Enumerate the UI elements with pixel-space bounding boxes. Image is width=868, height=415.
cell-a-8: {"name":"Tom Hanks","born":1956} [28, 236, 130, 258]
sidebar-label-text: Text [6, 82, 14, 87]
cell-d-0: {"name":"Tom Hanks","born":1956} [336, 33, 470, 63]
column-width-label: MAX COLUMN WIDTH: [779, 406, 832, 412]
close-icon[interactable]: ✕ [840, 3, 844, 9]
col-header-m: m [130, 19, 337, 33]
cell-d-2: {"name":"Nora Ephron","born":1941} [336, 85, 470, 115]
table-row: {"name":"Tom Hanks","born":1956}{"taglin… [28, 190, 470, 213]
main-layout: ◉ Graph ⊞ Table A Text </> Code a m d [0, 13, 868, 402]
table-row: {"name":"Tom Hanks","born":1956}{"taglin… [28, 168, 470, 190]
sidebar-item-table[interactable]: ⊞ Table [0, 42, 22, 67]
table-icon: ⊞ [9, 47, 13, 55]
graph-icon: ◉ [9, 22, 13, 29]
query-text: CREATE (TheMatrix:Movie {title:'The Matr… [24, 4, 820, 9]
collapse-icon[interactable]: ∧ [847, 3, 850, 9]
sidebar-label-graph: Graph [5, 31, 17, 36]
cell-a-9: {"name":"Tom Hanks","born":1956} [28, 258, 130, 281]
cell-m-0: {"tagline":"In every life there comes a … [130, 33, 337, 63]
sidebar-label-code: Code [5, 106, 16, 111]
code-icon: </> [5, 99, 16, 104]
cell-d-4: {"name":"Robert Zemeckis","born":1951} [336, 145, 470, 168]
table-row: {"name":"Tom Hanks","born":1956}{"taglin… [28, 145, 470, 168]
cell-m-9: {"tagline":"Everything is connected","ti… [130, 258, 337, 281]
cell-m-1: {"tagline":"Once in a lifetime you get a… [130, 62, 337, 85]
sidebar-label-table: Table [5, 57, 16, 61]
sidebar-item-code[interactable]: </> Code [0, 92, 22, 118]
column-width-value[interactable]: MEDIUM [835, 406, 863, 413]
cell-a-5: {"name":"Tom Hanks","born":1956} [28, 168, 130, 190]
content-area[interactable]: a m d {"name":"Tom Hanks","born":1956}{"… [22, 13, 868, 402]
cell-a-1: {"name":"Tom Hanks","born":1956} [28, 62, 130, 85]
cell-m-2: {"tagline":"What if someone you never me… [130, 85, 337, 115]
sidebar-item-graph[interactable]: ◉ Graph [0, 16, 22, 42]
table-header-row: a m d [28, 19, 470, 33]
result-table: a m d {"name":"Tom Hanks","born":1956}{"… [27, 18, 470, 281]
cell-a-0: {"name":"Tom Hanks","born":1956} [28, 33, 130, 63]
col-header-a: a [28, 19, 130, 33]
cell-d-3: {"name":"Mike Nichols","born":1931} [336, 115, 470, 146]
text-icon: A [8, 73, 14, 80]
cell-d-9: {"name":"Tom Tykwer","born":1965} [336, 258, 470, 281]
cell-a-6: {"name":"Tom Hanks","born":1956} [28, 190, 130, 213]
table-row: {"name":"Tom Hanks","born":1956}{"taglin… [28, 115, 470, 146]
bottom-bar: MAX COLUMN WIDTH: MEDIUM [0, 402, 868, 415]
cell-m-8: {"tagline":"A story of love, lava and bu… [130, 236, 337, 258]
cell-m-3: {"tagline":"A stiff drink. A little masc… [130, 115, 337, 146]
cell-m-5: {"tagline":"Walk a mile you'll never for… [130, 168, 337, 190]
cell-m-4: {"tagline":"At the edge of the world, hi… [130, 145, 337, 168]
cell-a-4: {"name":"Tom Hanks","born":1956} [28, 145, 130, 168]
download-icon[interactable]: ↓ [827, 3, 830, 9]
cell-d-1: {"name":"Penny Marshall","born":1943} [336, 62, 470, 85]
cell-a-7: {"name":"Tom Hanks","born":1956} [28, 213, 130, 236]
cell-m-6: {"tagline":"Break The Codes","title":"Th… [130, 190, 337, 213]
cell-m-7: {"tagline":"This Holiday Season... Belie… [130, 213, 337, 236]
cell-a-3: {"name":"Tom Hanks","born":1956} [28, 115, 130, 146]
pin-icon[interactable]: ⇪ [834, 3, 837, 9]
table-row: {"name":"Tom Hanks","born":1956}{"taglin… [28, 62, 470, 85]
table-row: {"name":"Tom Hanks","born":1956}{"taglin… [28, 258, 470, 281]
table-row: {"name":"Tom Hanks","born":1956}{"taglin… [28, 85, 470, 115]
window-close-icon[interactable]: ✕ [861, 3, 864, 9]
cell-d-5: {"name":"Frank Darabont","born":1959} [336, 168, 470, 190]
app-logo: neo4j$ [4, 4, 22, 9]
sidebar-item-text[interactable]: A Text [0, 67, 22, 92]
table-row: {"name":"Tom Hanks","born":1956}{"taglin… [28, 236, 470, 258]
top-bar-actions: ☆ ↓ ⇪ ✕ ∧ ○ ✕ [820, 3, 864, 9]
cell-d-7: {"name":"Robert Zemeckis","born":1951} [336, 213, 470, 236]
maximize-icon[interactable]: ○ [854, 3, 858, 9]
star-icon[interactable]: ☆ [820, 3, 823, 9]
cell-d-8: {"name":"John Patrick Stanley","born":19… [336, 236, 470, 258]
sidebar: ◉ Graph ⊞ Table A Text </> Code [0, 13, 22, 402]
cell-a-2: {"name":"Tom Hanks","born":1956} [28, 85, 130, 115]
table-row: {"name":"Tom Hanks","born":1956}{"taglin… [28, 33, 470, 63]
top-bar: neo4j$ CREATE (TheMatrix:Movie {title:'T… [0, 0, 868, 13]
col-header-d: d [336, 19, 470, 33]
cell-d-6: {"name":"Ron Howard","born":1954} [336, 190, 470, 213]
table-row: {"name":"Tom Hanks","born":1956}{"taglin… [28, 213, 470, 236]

- - - -

The records above are to be copied out exactly, line for line.

[OUTPUT FOR THIS TASK]
Enumerate the UI elements with pixel-space bounding boxes. Image is width=868, height=415.
cell-a-8: {"name":"Tom Hanks","born":1956} [28, 236, 130, 258]
sidebar-label-text: Text [6, 82, 14, 87]
cell-d-0: {"name":"Tom Hanks","born":1956} [336, 33, 470, 63]
column-width-label: MAX COLUMN WIDTH: [779, 406, 832, 412]
close-icon[interactable]: ✕ [840, 3, 844, 9]
col-header-m: m [130, 19, 337, 33]
cell-d-2: {"name":"Nora Ephron","born":1941} [336, 85, 470, 115]
table-row: {"name":"Tom Hanks","born":1956}{"taglin… [28, 190, 470, 213]
main-layout: ◉ Graph ⊞ Table A Text </> Code a m d [0, 13, 868, 402]
table-row: {"name":"Tom Hanks","born":1956}{"taglin… [28, 168, 470, 190]
sidebar-item-table[interactable]: ⊞ Table [0, 42, 22, 67]
table-icon: ⊞ [9, 47, 13, 55]
graph-icon: ◉ [9, 22, 13, 29]
query-text: CREATE (TheMatrix:Movie {title:'The Matr… [24, 4, 820, 9]
collapse-icon[interactable]: ∧ [847, 3, 850, 9]
sidebar-label-graph: Graph [5, 31, 17, 36]
cell-a-9: {"name":"Tom Hanks","born":1956} [28, 258, 130, 281]
cell-m-0: {"tagline":"In every life there comes a … [130, 33, 337, 63]
sidebar-label-code: Code [5, 106, 16, 111]
code-icon: </> [5, 99, 16, 104]
cell-d-4: {"name":"Robert Zemeckis","born":1951} [336, 145, 470, 168]
table-row: {"name":"Tom Hanks","born":1956}{"taglin… [28, 145, 470, 168]
cell-m-9: {"tagline":"Everything is connected","ti… [130, 258, 337, 281]
cell-m-1: {"tagline":"Once in a lifetime you get a… [130, 62, 337, 85]
sidebar-label-table: Table [5, 57, 16, 61]
sidebar-item-code[interactable]: </> Code [0, 92, 22, 118]
column-width-value[interactable]: MEDIUM [835, 406, 863, 413]
cell-a-5: {"name":"Tom Hanks","born":1956} [28, 168, 130, 190]
content-area[interactable]: a m d {"name":"Tom Hanks","born":1956}{"… [22, 13, 868, 402]
cell-a-1: {"name":"Tom Hanks","born":1956} [28, 62, 130, 85]
cell-m-2: {"tagline":"What if someone you never me… [130, 85, 337, 115]
sidebar-item-graph[interactable]: ◉ Graph [0, 16, 22, 42]
table-header-row: a m d [28, 19, 470, 33]
result-table: a m d {"name":"Tom Hanks","born":1956}{"… [27, 18, 470, 281]
cell-a-0: {"name":"Tom Hanks","born":1956} [28, 33, 130, 63]
col-header-a: a [28, 19, 130, 33]
cell-d-3: {"name":"Mike Nichols","born":1931} [336, 115, 470, 146]
text-icon: A [8, 73, 14, 80]
cell-d-9: {"name":"Tom Tykwer","born":1965} [336, 258, 470, 281]
cell-a-6: {"name":"Tom Hanks","born":1956} [28, 190, 130, 213]
table-row: {"name":"Tom Hanks","born":1956}{"taglin… [28, 115, 470, 146]
bottom-bar: MAX COLUMN WIDTH: MEDIUM [0, 402, 868, 415]
cell-m-8: {"tagline":"A story of love, lava and bu… [130, 236, 337, 258]
cell-m-3: {"tagline":"A stiff drink. A little masc… [130, 115, 337, 146]
cell-m-5: {"tagline":"Walk a mile you'll never for… [130, 168, 337, 190]
cell-m-4: {"tagline":"At the edge of the world, hi… [130, 145, 337, 168]
cell-a-4: {"name":"Tom Hanks","born":1956} [28, 145, 130, 168]
download-icon[interactable]: ↓ [827, 3, 830, 9]
cell-d-1: {"name":"Penny Marshall","born":1943} [336, 62, 470, 85]
cell-a-7: {"name":"Tom Hanks","born":1956} [28, 213, 130, 236]
cell-m-6: {"tagline":"Break The Codes","title":"Th… [130, 190, 337, 213]
cell-m-7: {"tagline":"This Holiday Season... Belie… [130, 213, 337, 236]
cell-a-3: {"name":"Tom Hanks","born":1956} [28, 115, 130, 146]
pin-icon[interactable]: ⇪ [834, 3, 837, 9]
table-row: {"name":"Tom Hanks","born":1956}{"taglin… [28, 62, 470, 85]
table-row: {"name":"Tom Hanks","born":1956}{"taglin… [28, 258, 470, 281]
table-row: {"name":"Tom Hanks","born":1956}{"taglin… [28, 85, 470, 115]
window-close-icon[interactable]: ✕ [861, 3, 864, 9]
cell-d-5: {"name":"Frank Darabont","born":1959} [336, 168, 470, 190]
app-logo: neo4j$ [4, 4, 22, 9]
sidebar-item-text[interactable]: A Text [0, 67, 22, 92]
table-row: {"name":"Tom Hanks","born":1956}{"taglin… [28, 236, 470, 258]
top-bar-actions: ☆ ↓ ⇪ ✕ ∧ ○ ✕ [820, 3, 864, 9]
cell-d-7: {"name":"Robert Zemeckis","born":1951} [336, 213, 470, 236]
maximize-icon[interactable]: ○ [854, 3, 858, 9]
star-icon[interactable]: ☆ [820, 3, 823, 9]
cell-d-8: {"name":"John Patrick Stanley","born":19… [336, 236, 470, 258]
sidebar: ◉ Graph ⊞ Table A Text </> Code [0, 13, 22, 402]
cell-a-2: {"name":"Tom Hanks","born":1956} [28, 85, 130, 115]
table-row: {"name":"Tom Hanks","born":1956}{"taglin… [28, 33, 470, 63]
top-bar: neo4j$ CREATE (TheMatrix:Movie {title:'T… [0, 0, 868, 13]
col-header-d: d [336, 19, 470, 33]
cell-d-6: {"name":"Ron Howard","born":1954} [336, 190, 470, 213]
table-row: {"name":"Tom Hanks","born":1956}{"taglin… [28, 213, 470, 236]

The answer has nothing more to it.